1 c Dried black-eyed peas or 2 cups shelled; fresh, black-eyed peas
4 Thick bacon slices; cut into 1/2 inch pieces OR 1/4 lb. salt pork
1 c Chopped onion
1 c Chopped green bell pepper; (I omitted this.. don't like peppers)
1 Garlic clove; minced
About 2 cups water
1 ts Salt
1 Bay leaf
1/16 ts Red; (cayenne) pepper (try 1/8 t. if you prefer)
3 c Cooked long-grain rice

INSTRUCTIONS

I've tried this. It's good. It's from Country Tastes: Best Recipes From
America's Kitchens by Beatrice Ojakangas
Wash beans and pick over, removing any pebbles or dirt. Add cold water to
cover. Soak 12 hours or overnight. The quick-soak method can be used (Wash
and pick over beans; place in a large saucepan. Cover with water and bring
to a boil. remove from heat. Cover and let stand 1 hour.) If using fresh
peas, this isn't necessary. Rinse peas and drain. Cook bacon in a Dutch
oven until browned. Add onion, green pepper and garlic. Sauté until onion
is tender. Add beans or peas, 2 cups water and seasonings. Cover and simmer
40 to 50 minutes or until beans or peas are tender, adding water as
necessary. Remove bay leaf. Stir in cooked rice. Cover and continue
simmering about 10 minutes or until liquid is absorbed. Makes 6 servings.
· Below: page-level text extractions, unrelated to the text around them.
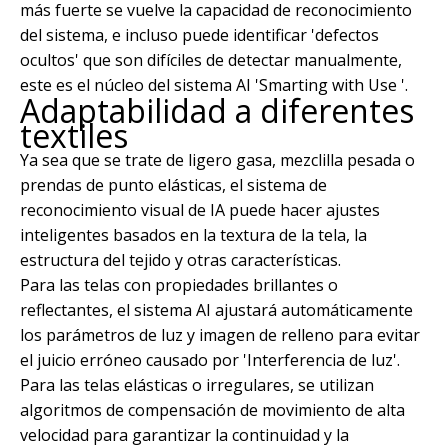
más fuerte se vuelve la capacidad de reconocimiento
del sistema, e incluso puede identificar 'defectos
ocultos' que son difíciles de detectar manualmente,
este es el núcleo del sistema AI 'Smarting with Use '.
Adaptabilidad a diferentes
textiles
Ya sea que se trate de ligero gasa, mezclilla pesada o
prendas de punto elásticas, el sistema de
reconocimiento visual de IA puede hacer ajustes
inteligentes basados ​​en la textura de la tela, la
estructura del tejido y otras características.
Para las telas con propiedades brillantes o
reflectantes, el sistema AI ajustará automáticamente
los parámetros de luz y imagen de relleno para evitar
el juicio erróneo causado por 'Interferencia de luz'.
Para las telas elásticas o irregulares, se utilizan
algoritmos de compensación de movimiento de alta
velocidad para garantizar la continuidad y la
VARIATION: Red Beans and Rice: Soak red beans as directed in Hopping John,
above. Drain beans and place in a large pot. If desired, add 1 (1-pound)
smoked ham hock. Add cold water to cover. Omit bacon and green pepper. Add
onion, garlic, salt, bay leaf and red pepper. Bring to a boil, then reduce
heat and simmer, covered, about 3 hours or until beans are tender. Serve
over hot cooked rice. Makes about 6 servings.